Toda a sua história, desde o
início até chegar ao fim, condenado a morrer - uma depois da outra, as
histórias de Pedro Malazarte - se constrói sobre o confronto clássico: o
poderoso e os deserdados.
E, assim como ele,
Malazarte, Pedro de Malas Artes, cabe na palavra “ninguéns”, também na
expressão “ti mesmo” cabe o seu interlocutor e os poderosos seus semelhantes.
Esperto, falador, cheio de
invenções e, sobretudo sem medo de usar métodos escatológicos na vingança
contra Couralindo, o brutal patrão de seu irmão, ele está consciente dos riscos
que irá correr e tenta escapar sempre das conseqüências de seus atos com as
armas de que dispõe: o engano e a mentira.
Seus feitos, verdadeiras
artes de tinhoso, motivados pela revolta do pobre e encravados numa sociedade
de castas, não apenas emporcalham a vítima (Couralindo, sua mulher e os
respeitáveis convidados da festa que oferecem) como descobrem os vícios de uma
estrutura social regida por preceitos medievais, em pleno fim do século vinte.
Oriundo de invencível
pobreza e, pela primeira vez, no meio de uma festa de ricos, percebe
significados no comportamento dos presentes que seriam extremamente ridículos
não fossem já consagrados por um uso que institui a rígida separação de
classes. Pode, então estabelecer comparações entre os dois mundos: o seu, o da
fome e o apressado comer malazarte que quando termina a bóia ninguém
sabe a hora da seguinte refeição e ainda se lambem dedos e pratos para não perder migalha” e o do outro que
exibia para os convidados montes e vales
de comida, suficientes para as fomes de um exército.
E, no meio dos belos trajes
e de gestos estudados, comprovar, também, as relações que permitem a
estabilidade desse mundo fechado em que o exercício do cargo público e da
justiça são sustentados pelo poder econômico e, portanto, a ele submissos.
Pedro de Malas Artes misto de cobra e urubu para investir
contra Couralindo, o dono de propriedades
sem começo nem fim, dono de milhares e milhares de cabeça de gado e de
capangas e das incríveis judiarias.
E, enganando, mentindo,
inventando, de Couralindo ele destrói o milharal, o animal de estimação, o
casamento e, então, a honra.

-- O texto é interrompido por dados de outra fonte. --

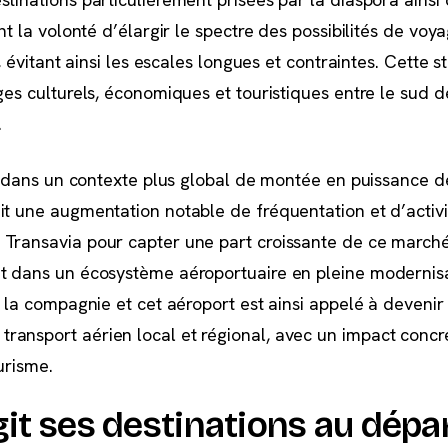
nt la volonté d’élargir le spectre des possibilités de voy
s, évitant ainsi les escales longues et contraintes. Cette s
ges culturels, économiques et touristiques entre le sud d
.
it dans un contexte plus global de montée en puissance d
it une augmentation notable de fréquentation et d’activi
 Transavia pour capter une part croissante de ce march
nt dans un écosystème aéroportuaire en pleine modernisa
e la compagnie et cet aéroport est ainsi appelé à devenir 
ansport aérien local et régional, avec un impact concre
urisme.
git ses destinations au dépa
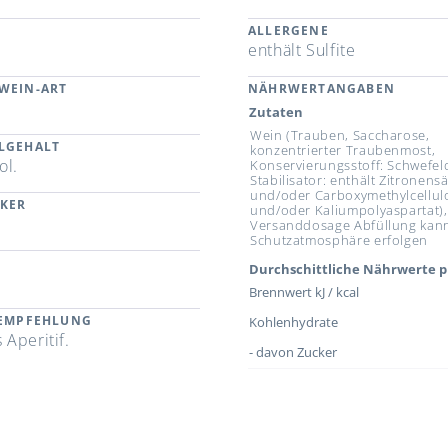
ALLERGENE
enthält Sulfite
WEIN-ART
NÄHRWERTANGABEN
Zutaten
Wein (Trauben, Saccharose,
LGEHALT
konzentrierter Traubenmost,
ol.
Konservierungsstoff: Schwefeld
Stabilisator: enthält Zitronens
und/oder Carboxymethylcellul
CKER
und/oder Kaliumpolyaspartat),
Versanddosage Abfüllung kan
Schutzatmosphäre erfolgen
Durchschittliche Nährwerte p
Brennwert kJ / kcal
REMPFEHLUNG
Kohlenhydrate
s Aperitif.
- davon Zucker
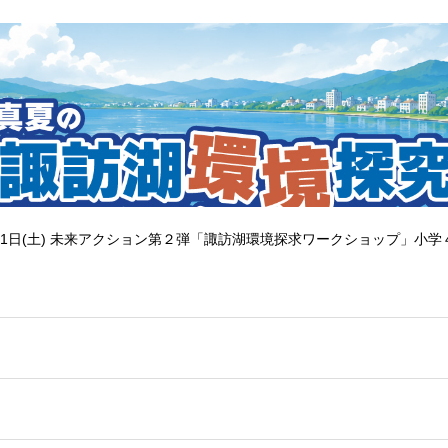
1日(土) 未来アクション第２弾「諏訪湖環境探求ワークショップ」小学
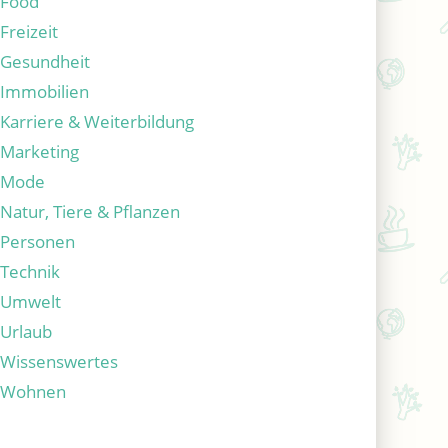
Food
Freizeit
Gesundheit
Immobilien
Karriere & Weiterbildung
Marketing
Mode
Natur, Tiere & Pflanzen
Personen
Technik
Umwelt
Urlaub
Wissenswertes
Wohnen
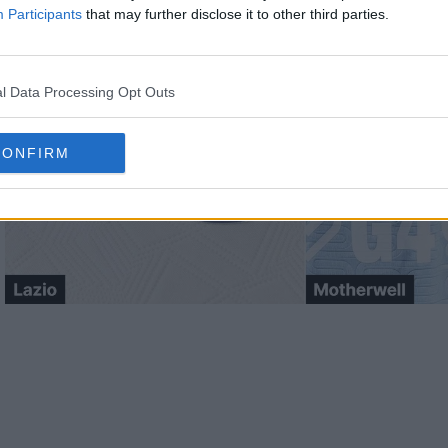
Participants
that may further disclose it to other third parties.
l Data Processing Opt Outs
CONFIRM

E, enganando, mentindo, inventando, intrigando, de
Fortunato, homem poderoso e endinheirado,
ele rouba a filha”.
Tudo isso entre muitas
andanças e manhas, entre muitas reflexões sobre o mundo e suas verdades.
Nutrido de suas vivências
que são apenas um contínuo não ter, e dos conhecimentos que absorve na, para
ele, proveitosa leitura do Almanaque Capivarol, suas palavras se abrem para
definitivos e sábios preceitos e para um profundo e, por vezes, amargo lirismo.
Pedro de Malas Artes não tem
salvação e, somente, lhe é concedido a escolha do modo de morrer.

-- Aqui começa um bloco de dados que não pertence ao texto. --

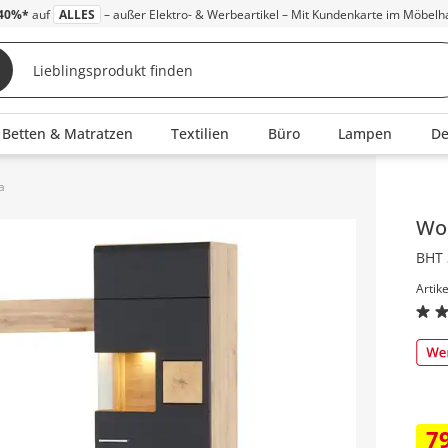
40%*
auf
ALLES
– außer Elektro- & Werbeartikel – Mit Kundenkarte im Möbelh
Betten & Matratzen
Textilien
Büro
Lampen
D
a
Inha
Wo
BHT 
Artik
7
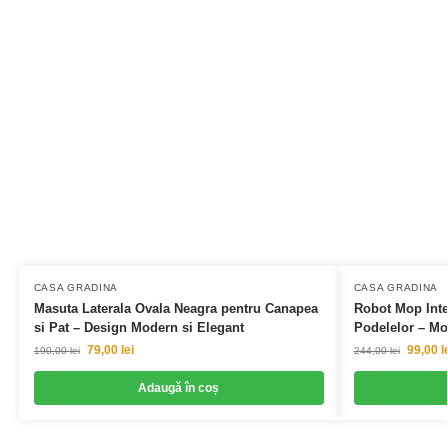
CASA GRADINA
CASA GRADINA
Masuta Laterala Ovala Neagra pentru Canapea
Robot Mop Inte
si Pat – Design Modern si Elegant
Podelelor – Mo
79,00
lei
99,00
l
190,00
lei
244,00
lei
Adaugă în coș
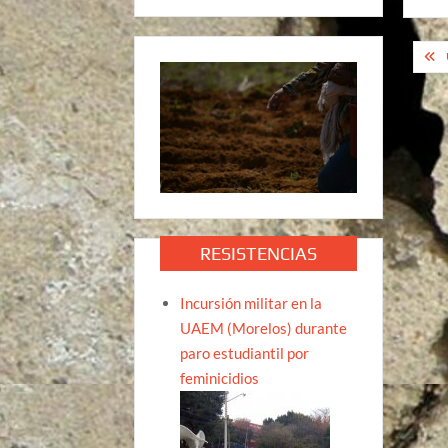
Na
de
ent
RESISTENCIAS
Incursión militar en la
UAEM (Morelos) durante
paro estudiantil por
feminicidios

Coerente com toda essa vida
que ele para si mesmo arquitetou, foi sua escolha: inesperada, jocosa,
irreverente, irrepreensível na sua malandragem. Verdadeiramente digna desse
Pedro de Malas Artes que arrancado das histórias do povo, recebeu de Donaldo
Schüler um precioso estatuto de personagem literário.

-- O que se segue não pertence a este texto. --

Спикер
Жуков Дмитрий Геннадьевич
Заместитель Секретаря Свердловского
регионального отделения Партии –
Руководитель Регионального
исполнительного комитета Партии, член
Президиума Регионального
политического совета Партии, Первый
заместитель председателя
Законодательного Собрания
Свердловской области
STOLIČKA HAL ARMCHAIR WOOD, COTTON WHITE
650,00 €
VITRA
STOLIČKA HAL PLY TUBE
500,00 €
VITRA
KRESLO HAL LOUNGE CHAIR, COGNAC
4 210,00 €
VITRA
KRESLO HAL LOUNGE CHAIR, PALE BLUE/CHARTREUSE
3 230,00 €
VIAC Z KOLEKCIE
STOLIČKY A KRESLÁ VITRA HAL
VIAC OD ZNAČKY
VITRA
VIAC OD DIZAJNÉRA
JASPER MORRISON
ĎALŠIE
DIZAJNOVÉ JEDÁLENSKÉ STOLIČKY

Um personagem realizador de
façanhas perfeitamente capazes de provocar inveja em muitos brasileiros que,
embora acreditando em ações mais severas e definitivas para assegurar a
assepsia do país, não desprezariam ver chafurdar em elementos menos dignos,
muitos dos grandes senhores que pela nação imperam.
Daí ser Pedro de Malas
Artes, que a Editora Movimento de Porto Alegre lançou este ano, uma leitura
catártica.
E, isto é o menos, embora
sejam duros os tempos que correm.
Porque, a riqueza do tema
popular renovado, a perfeição de um construir narrativo que jamais perde o seu
vigor, uma linguagem inventiva e, muitas vezes, poética e, principalmente, esse
olhar solidário que se pousa sobre os oprimidos faz desse romance do escritor
gaúcho, um importante momento da Literatura brasileira.